Untitled (Woman Standing)
Jamini Roy (Indian, 1887-1972)
Bengal School, circa 1920s
Tempera painting on cardboard
27 x 14 ¼ in. (69 x 36 cm.)
Signed in Bengali lower right.
Provenance:
From an important New York Collection.
Acquired from a private Pennsylvania Estate.
Jamini Roy was one of the earliest and most significant modernists of Indian art. Trained in the British academic style of painting, Jamini Roy became well known as a skillful portraitist. He received regular commissions after he graduated from the Government Art School Kolkata in 1916. However, influenced by the growing surge of nationalism, Jamini Roy consciously rejected the Eurocentric style and searched for forms that stirred the innermost recesses of his being.
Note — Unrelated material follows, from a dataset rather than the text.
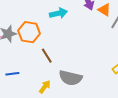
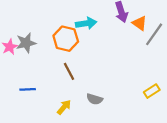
orange hexagon: (29, 32) -> (66, 39), moved
gray semicircle: (71, 78) -> (95, 99), size x0.6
He sought inspiration from East Asian calligraphy, terracotta temple friezes, folk arts and crafts traditions. From 1920 onwards, Roy’s works represented village scenes that reflected the innocence and romanticism of rural environments. The artist also completed a suite of paintings featuring Santal women, sensuously painted in firm angular lines and hinted stylisation, engaged in their daily chores. From the mid-1920’s, his images were executed in sweeping, calligraphic lines showing the artist’s strong control over the brush. Color was leached out of the paintings, resulting in series of monochromatic pictures that hinted at inspiration from East Asian painting styles, Kalighat pats. His images for the most part became monochromatic – an austere play of white, soft grey and black. With a masterly control of the brush, he created contours with fluid, calligraphic lines. During this phase, Roy painted stark, graphic versions of images from everyday life, including seated women, mother and child figures, bauls, leaping deer, and crawling infants. By the end of the 1920’s, he turned for inspiration towards the folk arts and craft traditions of his district, Bankura. He painted ordinary rural people, scenes from Krishna-leela, scenes from epics, icons from folk cults of the region, along with witty representations of animals. It is interesting that until the 1930’s, along with his folk-style paintings, Roy continued to paint portraits with impressionist and even pointillist brushstrokes.